**Work to complete:**
Look through the material and copy each line holding "height".

**Data supplied:**
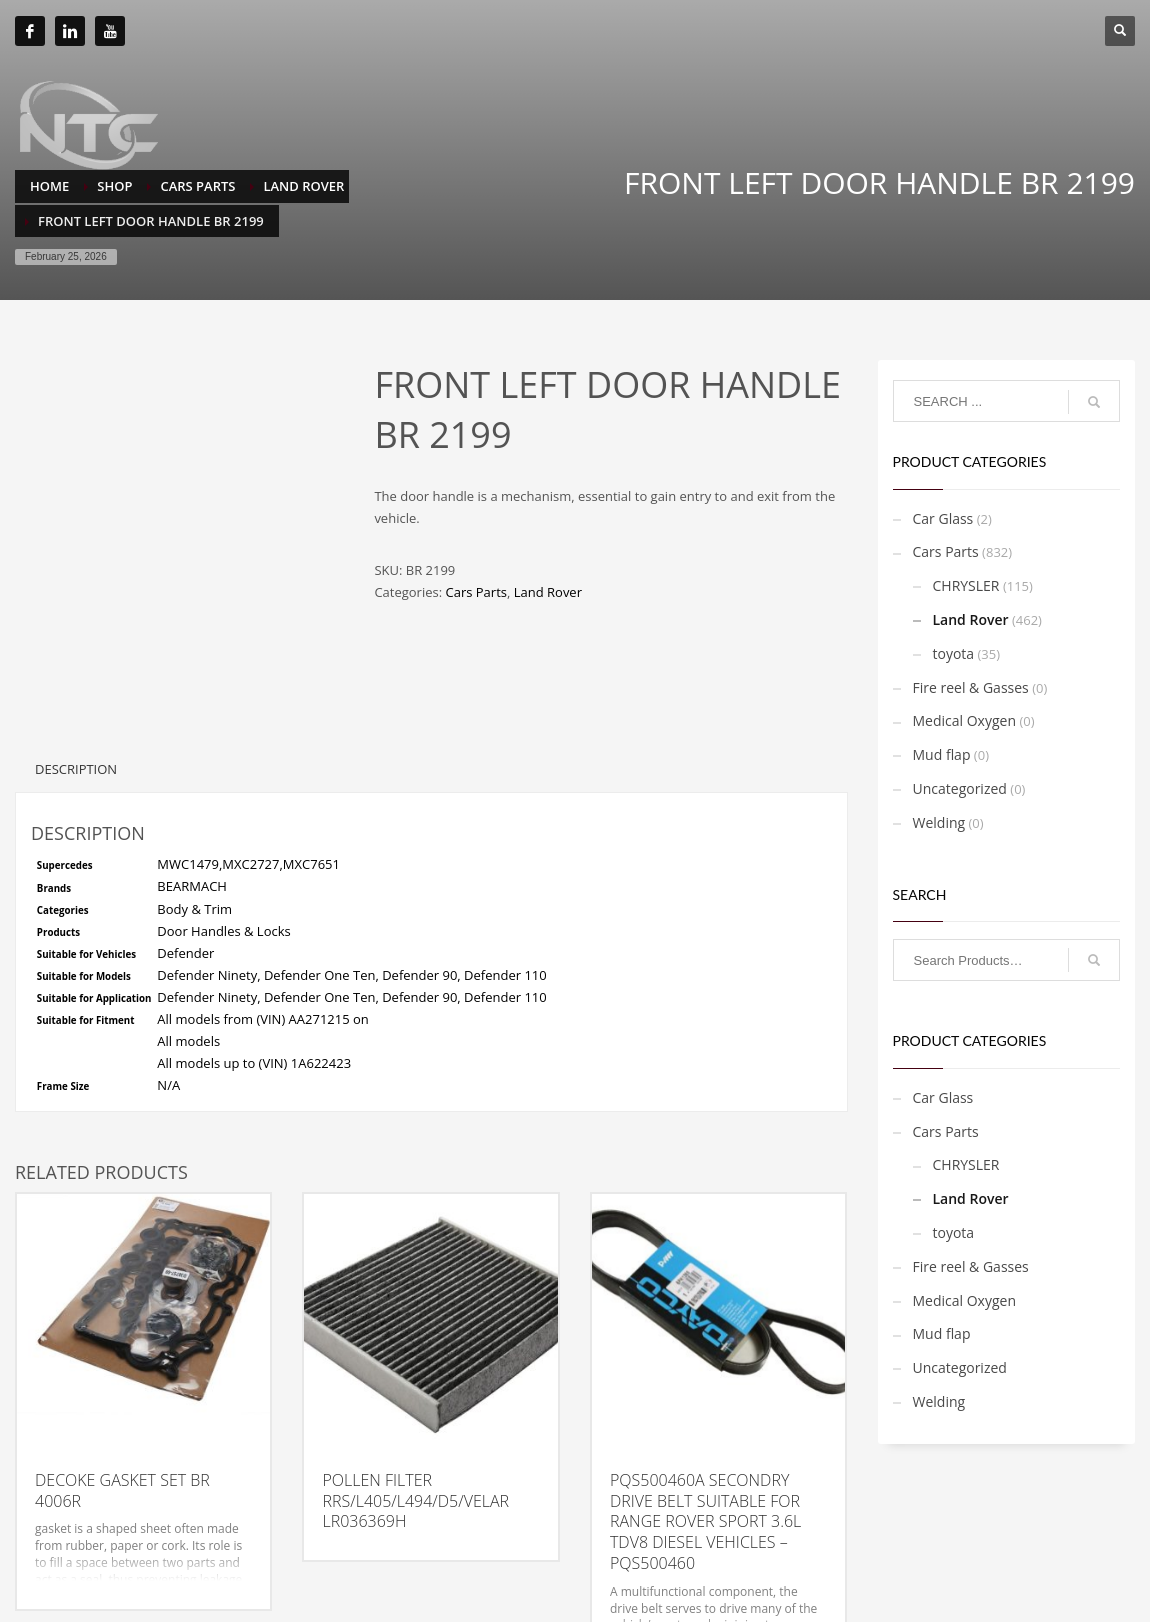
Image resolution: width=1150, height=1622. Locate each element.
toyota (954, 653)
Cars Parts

...

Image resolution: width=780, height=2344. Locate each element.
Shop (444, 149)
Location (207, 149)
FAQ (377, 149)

* * *

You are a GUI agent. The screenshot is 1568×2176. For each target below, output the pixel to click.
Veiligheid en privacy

**Your solution:**
Image resolution: width=1150, height=1622. Locate each element.
Image resolution: width=780, height=2344. Locate each element.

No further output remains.